Required action:
From first line to last, print the records exactly, but leave out the pictures.

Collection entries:

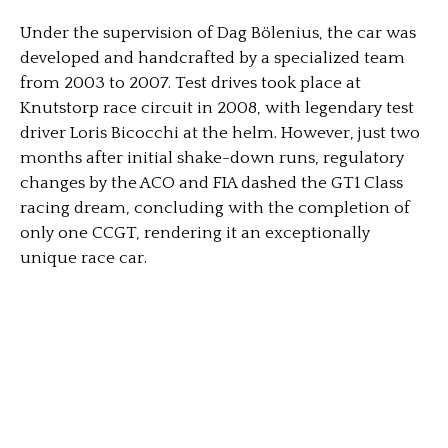
Under the supervision of Dag Bölenius, the car was
developed and handcrafted by a specialized team
from 2003 to 2007. Test drives took place at
Knutstorp race circuit in 2008, with legendary test
driver Loris Bicocchi at the helm. However, just two
months after initial shake-down runs, regulatory
changes by the ACO and FIA dashed the GT1 Class
racing dream, concluding with the completion of
only one CCGT, rendering it an exceptionally
unique race car.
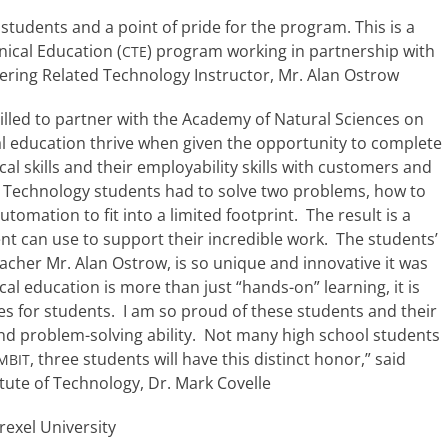
stu­dents and a point of pride for the pro­gram. This is a
nical Education (
) pro­gram work­ing in part­ner­ship with
CTE
ineering Related Technology Instructor, Mr. Alan Ostrow
illed to part­ner with the Academy of Natural Sciences on
l edu­ca­tion thrive when giv­en the oppor­tu­ni­ty to com­plete
l skills and their employ­a­bil­i­ty skills with cus­tomers and
ed Technology stu­dents had to solve two prob­lems, how to
a­tion to fit into a lim­it­ed foot­print. The result is a
 can use to sup­port their incred­i­ble work. The stu­dents’
teacher Mr. Alan Ostrow, is so unique and inno­v­a­tive it was
­cal edu­ca­tion is more than just “hands-on” learn­ing, it is
nces for stu­dents. I am so proud of these stu­dents and their
, and problem-solving abil­i­ty. Not many high school stu­dents
, three stu­dents will have this dis­tinct hon­or,” said
MBIT
itute of Technology, Dr. Mark Covelle
exel University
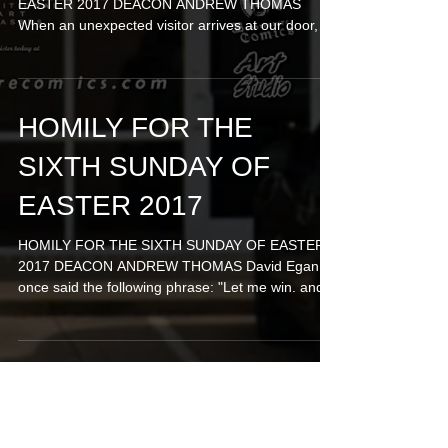
EASTER 2017 DEACON ANDREW THOMAS
When an unexpected visitor arrives at our door,
we're never too...
HOMILY FOR THE
SIXTH SUNDAY OF
EASTER 2017
HOMILY FOR THE SIXTH SUNDAY OF EASTER
2017 DEACON ANDREW THOMAS David Egan
once said the following phrase: "Let me win. and if
I cannot...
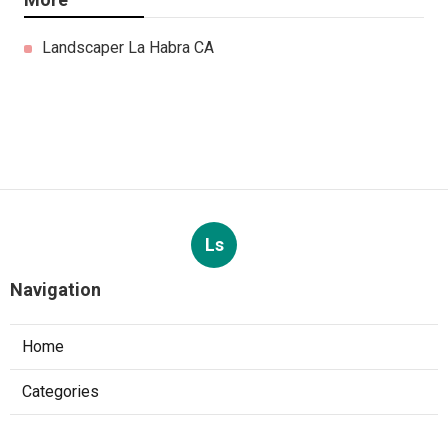
Landscaper La Habra CA
Ls
Navigation
Home
Categories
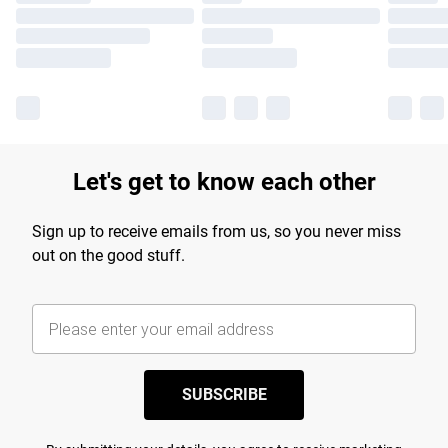
Let's get to know each other
Sign up to receive emails from us, so you never miss
out on the good stuff.
SUBSCRIBE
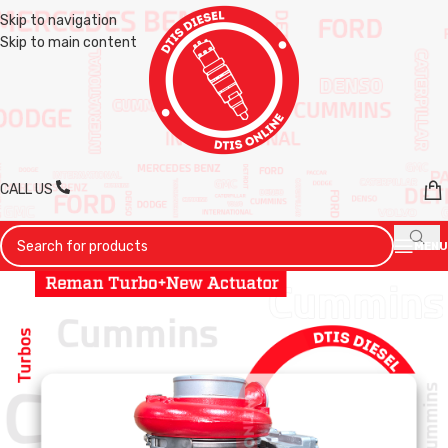
Skip to navigation
Skip to main content
CALL US
MENU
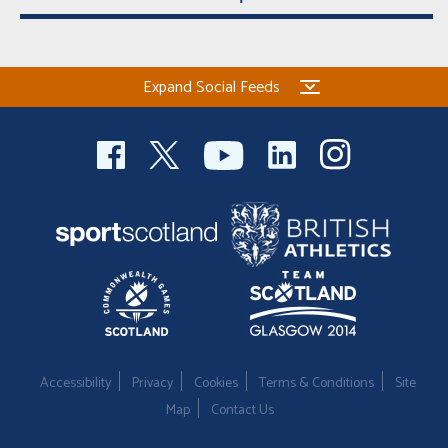
Expand Social Feeds
Accessibility
Privacy
Cookies
Terms & Conditions
Site
Map
Contact Us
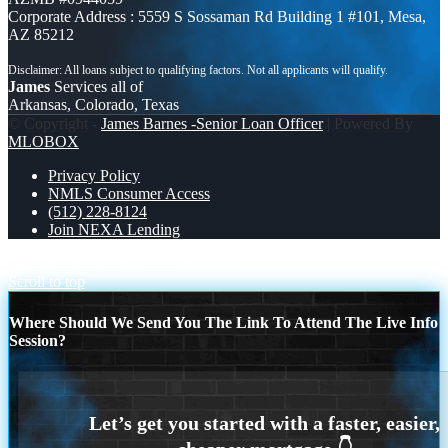
Corporate Address : 5559 S Sossaman Rd Building 1 #101, Mesa,
AZ 85212
James
Services all of
Arkansas, Colorado, Texas
© Copyright -
James Barnes -Senior Loan Officer
| Powered By
MLOBOX
Privacy Policy
NMLS Consumer Access
(512) 228-8124
Join NEXA Lending
you don’t need
answer without
Scroll to top
Where Should We Send You The Link To Attend The Live Info
Session?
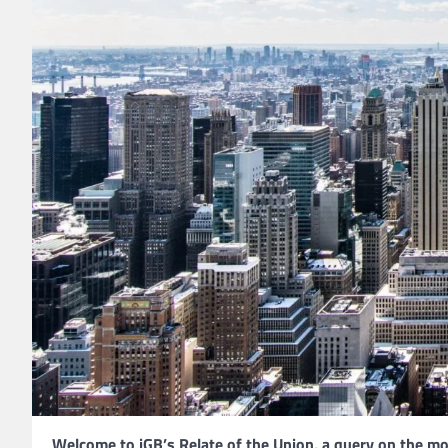
Welcome to iGB’s Relate of the Union, a query on the m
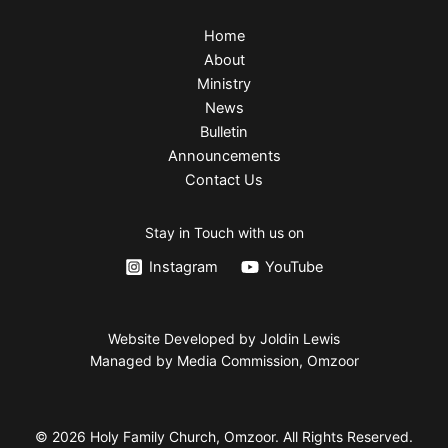
Home
About
Ministry
News
Bulletin
Announcements
Contact Us
Stay in Touch with us on
Instagram
YouTube
Website Developed by Joldin Lewis
Managed by Media Commission, Omzoor
© 2026 Holy Family Church, Omzoor. All Rights Reserved.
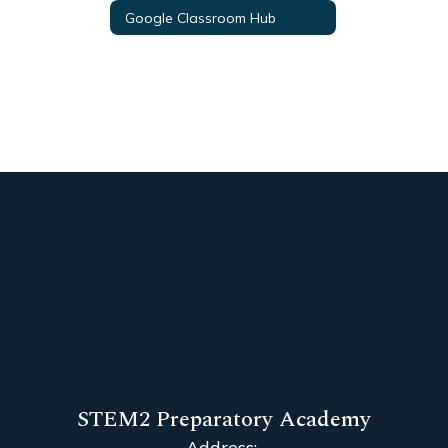
Google Classroom Hub
STEM2 Preparatory Academy
Address:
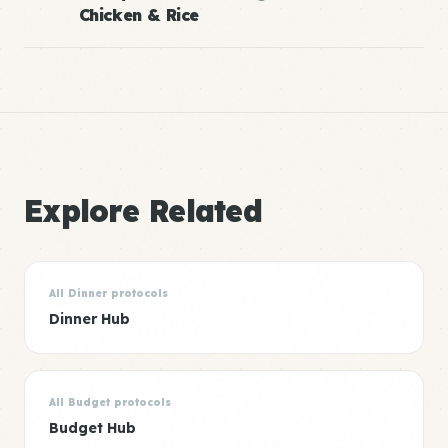
Chicken & Rice
Explore Related
All Dinner protocols
Dinner Hub
All Budget protocols
Budget Hub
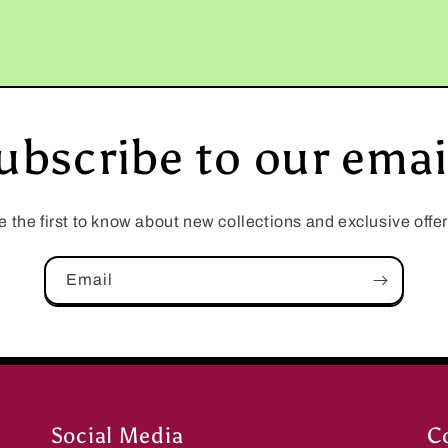
ubscribe to our emai
e the first to know about new collections and exclusive offer
Email
Social Media
C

Answer section:
Under the supervision of Dag Bölenius, the car was
developed and handcrafted by a specialized team
from 2003 to 2007. Test drives took place at
Knutstorp race circuit in 2008, with legendary test
driver Loris Bicocchi at the helm. However, just two
months after initial shake-down runs, regulatory
changes by the ACO and FIA dashed the GT1 Class
racing dream, concluding with the completion of
only one CCGT, rendering it an exceptionally
unique race car.
stu­dents and a point of pride for the pro­gram. This is a
nical Education (
) pro­gram work­ing in part­ner­ship with
CTE
ineering Related Technology Instructor, Mr. Alan Ostrow
illed to part­ner with the Academy of Natural Sciences on
l edu­ca­tion thrive when giv­en the oppor­tu­ni­ty to com­plete
l skills and their employ­a­bil­i­ty skills with cus­tomers and
ed Technology stu­dents had to solve two prob­lems, how to
a­tion to fit into a lim­it­ed foot­print. The result is a
 can use to sup­port their incred­i­ble work. The stu­dents’
teacher Mr. Alan Ostrow, is so unique and inno­v­a­tive it was
­cal edu­ca­tion is more than just “hands-on” learn­ing, it is
nces for stu­dents. I am so proud of these stu­dents and their
, and problem-solving abil­i­ty. Not many high school stu­dents
, three stu­dents will have this dis­tinct hon­or,” said
MBIT
itute of Technology, Dr. Mark Covelle
exel University
EASTER 2017 DEACON ANDREW THOMAS
When an unexpected visitor arrives at our door,
we're never too...
HOMILY FOR THE
SIXTH SUNDAY OF
EASTER 2017
HOMILY FOR THE SIXTH SUNDAY OF EASTER
2017 DEACON ANDREW THOMAS David Egan
once said the following phrase: "Let me win. and if
I cannot...
Landscaper La Habra CA
Ls
Navigation
Home
Categories
Let's get to know each other
Sign up to receive emails from us, so you never miss
out on the good stuff.
SUBSCRIBE
Skip to navigation
Skip to main content
CALL US
MENU
Expand Social Feeds
Accessibility
Privacy
Cookies
Terms & Conditions
Site
Map
Contact Us
Corporate Address : 5559 S Sossaman Rd Building 1 #101, Mesa,
AZ 85212
James
Services all of
Arkansas, Colorado, Texas
© Copyright -
James Barnes -Senior Loan Officer
| Powered By
MLOBOX
Privacy Policy
NMLS Consumer Access
(512) 228-8124
Join NEXA Lending
you don’t need
answer without
Scroll to top
Where Should We Send You The Link To Attend The Live Info
Session?
Welcome to iGB’s Relate of the Union, a query on the m
Home
About
Ministry
News
Bulletin
Announcements
Contact Us
Stay in Touch with us on
Instagram
YouTube
Website Developed by Joldin Lewis
Managed by Media Commission, Omzoor
© 2026 Holy Family Church, Omzoor. All Rights Reserved.
Google Classroom Hub
STEM2 Preparatory Academy
Address:
Chicken & Rice
Explore Related
All Dinner protocols
Dinner Hub
All Budget protocols
Budget Hub
ubscribe to our emai
e the first to know about new collections and exclusive offer
Email
Social Media
C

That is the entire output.